Boy by Leo Butler is a play which premiered at the Almeida Theatre in 2016. It was directed by Sacha Wares, and featured Frankie Fox in the lead role.

==Reviews==
The play received excellent reviews with Paul Taylor from The Independent stating that the play was "an unforgettable 80 minutes" while Mark Shenton writing for London Theatre stated "I was bowled over and knocked sideways by Boy. It proves to be stunningly articulate about an inarticulate teenager. As he is buffeted, jostled, excluded and intimated on all sides, it speaks profoundly of London today."

Fiona Mountford of The Evening Standard praised lead actor, Frankie Fox, writing "Fox’s haunted eyes and subtly shifting speech patterns tell us more than the deliberate impersonality of Leo Butler’s crafty script, with its overlapping dialogues. Liam is simply a face in the crowd, a victim of the new austerity era. He could be — is — one of countless young people today.".

Jane Schilling from The Daily Telegraph also commended the play, writing that "the influence of Beckett is clearly visible in Butler’s new play, in which aimlessness is distilled with alchemical concentration into poetry", while praising the "director/designer team of Sacha Wares and Miriam Buether who bring to this bleak parable of alienation a staging of beautiful complexity."

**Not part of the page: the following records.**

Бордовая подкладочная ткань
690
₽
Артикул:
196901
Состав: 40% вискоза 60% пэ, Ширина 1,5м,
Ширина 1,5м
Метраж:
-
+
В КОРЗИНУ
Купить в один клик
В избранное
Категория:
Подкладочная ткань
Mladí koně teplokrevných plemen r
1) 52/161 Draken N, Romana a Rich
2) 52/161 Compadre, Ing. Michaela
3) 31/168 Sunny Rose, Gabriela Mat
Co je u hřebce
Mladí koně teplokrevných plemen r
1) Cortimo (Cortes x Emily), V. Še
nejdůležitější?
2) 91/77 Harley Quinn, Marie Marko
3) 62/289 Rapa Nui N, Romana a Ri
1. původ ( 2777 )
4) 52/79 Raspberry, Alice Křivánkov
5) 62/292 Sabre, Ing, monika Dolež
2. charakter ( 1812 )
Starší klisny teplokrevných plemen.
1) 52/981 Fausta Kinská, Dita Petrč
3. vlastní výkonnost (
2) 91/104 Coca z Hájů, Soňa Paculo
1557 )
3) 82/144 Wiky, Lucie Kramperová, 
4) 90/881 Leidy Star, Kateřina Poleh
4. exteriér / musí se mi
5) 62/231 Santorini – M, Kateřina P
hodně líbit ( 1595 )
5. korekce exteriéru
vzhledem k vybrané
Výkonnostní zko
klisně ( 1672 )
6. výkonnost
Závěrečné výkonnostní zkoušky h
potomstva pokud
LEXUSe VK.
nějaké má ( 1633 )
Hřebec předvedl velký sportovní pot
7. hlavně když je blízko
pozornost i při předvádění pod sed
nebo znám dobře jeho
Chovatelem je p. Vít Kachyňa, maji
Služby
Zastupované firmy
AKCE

Reviewing the play for The Financial Times, Sarah Hemming described the production as "Quiet, undemonstrative and compassionate, this is a devastating portrait of life for those young people at the bottom of the pile in contemporary Britain. Butler’s play appears simple but is in fact very skilful. He essentially dramatises an experience that is fundamentally antithetical to dramatic narrative. There’s no significant action, no progress, no meaningful dialogue or conflict. And he gives voice to a boy whose largest problem is his inarticulacy."

Phillip Fisher writing for The British Theatre Guide declared that Boy "might well be the best new play that you see in 2016. Leo Butler has written an immersive piece that can best be conveyed by asking readers to imagine that James Joyce's Ulysses has been updated to South London today in an effort to let them feel the city's heartbeat, a symbol that the soundscape hammers home throughout the 75-minute running time."

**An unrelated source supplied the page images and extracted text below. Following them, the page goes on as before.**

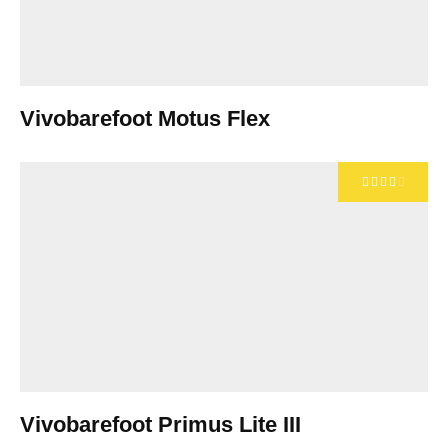
Vivobarefoot Motus Flex
Vivobarefoot Primus Lite III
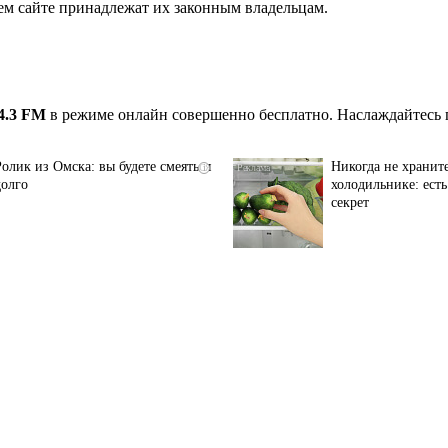
ем сайте принадлежат их законным владельцам.
4.3 FM
в режиме онлайн совершенно бесплатно. Наслаждайтесь 
Ролик из Омска: вы будете смеяться
Никогда не хранит
i
долго
холодильнике: ест
секрет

Victoria Sadler of The Huffington Post described the play as "painfully beautiful. An unequivocally brave production," and "a searing indictment of what our society has become, and what trials we force those on the margins to overcome."

Susannah Clapp, writing for The Observer declared that "London in 2016 has made it on to the stage. Vitally. The fleeting scenes that make up Boy might have blown in like scrap paper from the pavements outside the Almeida. Returning outside, you look and hear differently."

Writing for Time Out, the reviewer Andrzej Lukowski commented that "anyone familiar with the name Sacha Wares will know all her direction is fancy. Though relentlessly visually stimulating, it also feel like an installation that mimics the enervating monotony of trying to occupy yourself on the streets all day. It’s not a play to make you feel good about the world. But it’s an audacious piece of theatre-making that’s does its bit through sheer depth of empathy."

The Economist also wrote that the production "aims for universals; it is a play about the Liam-types who haunt every city—the worldwide problem of the lost young man. Its language certainly translates. Mr Butler, with his gift both for language and loaded silences, gets as close as anyone has to the malaise and disenchantment of modern youth."